This 1,200-Year-Old Tomb in Panama Contains a Treasure Trove of Artifacts and Up to 32 Bodies

Researchers found flutes, bells, gold jewelry and the body of an important religious leader inside the elaborate shared grave

El Caño Archaeological Park in Panama Tomb
Researchers uncovered an over 1,200-year-old tomb filled with ceramic and gold artifacts at El Caño Archaeological Park in Panama. Ministry of Culture of Panama

Archaeologists digging in El Caño Archaeological Park in Panama have just uncovered the shared tomb of an important Coclé lord buried around 750 to 800 C.E.

El Caño is a rich archaeological site known for its ancient burial grounds. The newly discovered tomb is the ninth that researchers have unearthed in the park since the team began excavations in 2008.

Inside the tomb, researchers discovered a bounty of ceramic, bone and gold artifacts. The objects comprise breastplates, belts, bells, skirts, a set of flutes and various jewelry—inlcuding a set of earrings made from sperm whale teeth and plated in gold.

According to a statement from Panama’s Ministry of Culture, the objects not only have “economic value,” but also “incalculable historical value,” per Google translate.

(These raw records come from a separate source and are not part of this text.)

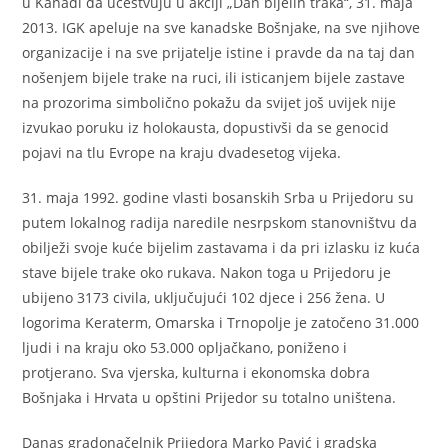
u Kanadi da učestvuju u akciji „Dan bijelih traka“, 31. maja
2013. IGK apeluje na sve kanadske Bošnjake, na sve njihove
organizacije i na sve prijatelje istine i pravde da na taj dan
nošenjem bijele trake na ruci, ili isticanjem bijele zastave
na prozorima simbolično pokažu da svijet još uvijek nije
izvukao poruku iz holokausta, dopustivši da se genocid
pojavi na tlu Evrope na kraju dvadesetog vijeka.
31. maja 1992. godine vlasti bosanskih Srba u Prijedoru su
putem lokalnog radija naredile nesrpskom stanovništvu da
obilježi svoje kuće bijelim zastavama i da pri izlasku iz kuća
stave bijele trake oko rukava. Nakon toga u Prijedoru je
ubijeno 3173 civila, uključujući 102 djece i 256 žena. U
logorima Keraterm, Omarska i Trnopolje je zatočeno 31.000
ljudi i na kraju oko 53.000 opljačkano, poniženo i
protjerano. Sva vjerska, kulturna i ekonomska dobra
Bošnjaka i Hrvata u opštini Prijedor su totalno uništena.
Danas gradonačelnik Prijedora Marko Pavić i gradska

Julia Mayo, director of the El Caño Foundation and the excavation's leader, believes that the Coclé lord was around 30 to 40 years old when he died. The presence of musical instruments within the burial site, rather than weaponry, leads the archaeologists to think that the lord was likely a religious leader, per CNN’s Taylor Nicioli. In turn, the research team has dubbed the individual "Lord of the Flutes."

The Coclé people were a native group who lived in the central region of what is now Panama from about 200 B.C.E. to 1550 C.E. They are known for their pottery and metalwork, vibrant cultural life and intricate ceremonial rituals.

Elaborate group burials were custom for Coclé people of high social standing. According to the Ministry of Culture, researchers discovered multiple other bodies around Lord of the Flutes. 

Mayo says that similar high-status tombs in the area contain bodies "sacrificed to serve as companions” to important individuals, per the statement.

Still, not every individual that the researchers found iniside the grave was buried in this way. One body in particular, a woman's, was found right underneath the Coclé lord.

The lord was buried face down on top of her, and experts are uncertain about the nature of the relationship between them.

“The face-down mode of burial was common at this time period in this region, but the positioning of the male over the female individual is not,” says Nicole Smith-Guzmán, an archaeology curator with the Smithsonian Tropical Research Institute in Panama City, per CNN. 

She adds, “Nevertheless, it is likely that there was some sort of social relationship between the two individuals during life that was important to maintain in death.”

According to the Ministry of Culture, excavation on the ninth tomb began in 2022 and is still ongoing. If the other eight tombs are any indication, somewhere between eight and 32 total bodies are expected to be unearthed from the site.